Snowpipe with SNS & SQS

2024 Snowpipe Auto-Ingest via SNS & SQS → A definitive guide with all controls !!

Introduction:

What is Snowpipe ? Snowflake offers Snowpipe, a fully managed data ingestion solution. Snowpipe can be thought of as an “automated copy command,” similar to how the COPY command is used for batch data loading. Snowpipes can be created and managed using SQL just like any other Snowflake object since they are first-class Snowflake objects. Snowpipe uses notifications about newly landed files to automatically load files from an external stage.

AUTO-INGEST vs RESTAPI set-up of Snowpipe

Let me briefly discuss about the differences between these 2 modes of configuring the Snowpipe.

RESTAPI Method:

This involves explicit API calls to trigger Snowpipe process to load the data into Snowflake. The files to load and the order in which to load them are explicitly specified.

Use Cases: Perfect in situations when we need exact control over the timing of data use. Ideal for scenarios in which we wish to start loading files based on certain business logic or triggers when file arrival to the stage is not regular.

AUTO-INGEST Method:

AUTO_INGEST setting automatically starts the Snowpipe process whenever new files are found by using event notifications from cloud storage (such as AWS S3 and Azure Blob Storage).As soon as a file is staged, Snowflake automatically ingests it; no human intervention is required.

Use Cases: Perfect in situations when you want to automate the intake process to guarantee data availability almost instantly and files arrive often. Ideal for scenarios where reducing the time it takes for files to arrive and for data to become available in Snowflake is essential.

What is the prime focus of this blog on Snowpipe ?

In this blog we would in detail completely understand how to set-up the “AUTO-INGEST” capability by using Snowpipe. This meaning as soon as the file is there in external stage area then it should get loaded into Snowflake. The 2 different methods are:

Option 1 → Set-up Snowpipe via AWS-SQS services. Ingest the data to Snowflake via this set-up

Option 2 → Set-up Snowpipe via AWS-SNS services. Ingest the data to Snowflake via this set-up

We would also do a comparison on how these two set-ups are different in terms of the configurations needed.

It is also worth noting that we can set-up Snowpipe in multiple other methods like:

  • Using Snowpipe REST API to load the data (Use client to call the REST API or Use AWS-Lambda functions to call the REST API).
  • Setting up Amazon Eventbridge for doing the AUTO-INGEST.

Fundamentally, the way Snowpipe via AUTO-INGEST works is it automates data loads use cloud storage event alerts to alert Snowpipe when new data files are available for loading.

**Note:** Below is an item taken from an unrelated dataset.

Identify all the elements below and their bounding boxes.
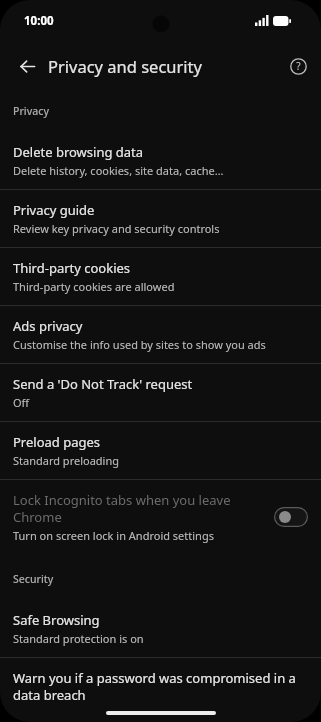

Snowpipe uses a queue(internal queue) to poll event notifications. Think of it like Snowpipe has its own SQS queue from where it does the polling for the events. Based on the parameters specified in a given pipe object, Snowpipe loads the new data files into the target table in a continuous, serverless manner utilizing the metadata in the queue.

Option 1: Snowpipe set-up via AWS-SQS services

We create all necessary perquisites before creating a Snowpipe. This is as follows:

Step 1.1Create a storage integration object.

Step 1.2Create file format.

Step 1.3Creating the external stage.

Code wise below are the steps that has been followed:

--Storage integration object:
CREATE OR REPLACE STORAGE INTEGRATION s3_storage_obj_int_forpipe
TYPE = EXTERNAL_STAGE
STORAGE_PROVIDER = 'S3'
ENABLED = TRUE
STORAGE_AWS_ROLE_ARN = 'arn:aws:iam::434362003194:role/demorolesnfpipe_01'
STORAGE_ALLOWED_LOCATIONS = ('s3://mydemosnowpipe01/');

--File format:
create or replace file format demo_csv_format
type = csv field_delimiter = ',' skip_header = 1
field_optionally_enclosed_by = '"'
null_if = ('NULL', 'null')
empty_field_as_null = true;

--external stage
create or replace stage ext_stage_pipe_demo url="s3://mydemosnowpipe01/"
STORAGE_INTEGRATION=s3_storage_obj_int_forpipe
file_format = demo_csv_format;

Step 2: Once this set-up is done we are all set to configure the Snowpipe for the near real time ingestion. Below is the syntax and the command how it is getting created:

Snow-pipe creation

The AUTO_INGEST parameter, which indicates whether you wish to load files depending on received alerts (TRUE), is one of the crucial ones to pay attention to in this case. Had it been through API calls we could have set-it as FALSE.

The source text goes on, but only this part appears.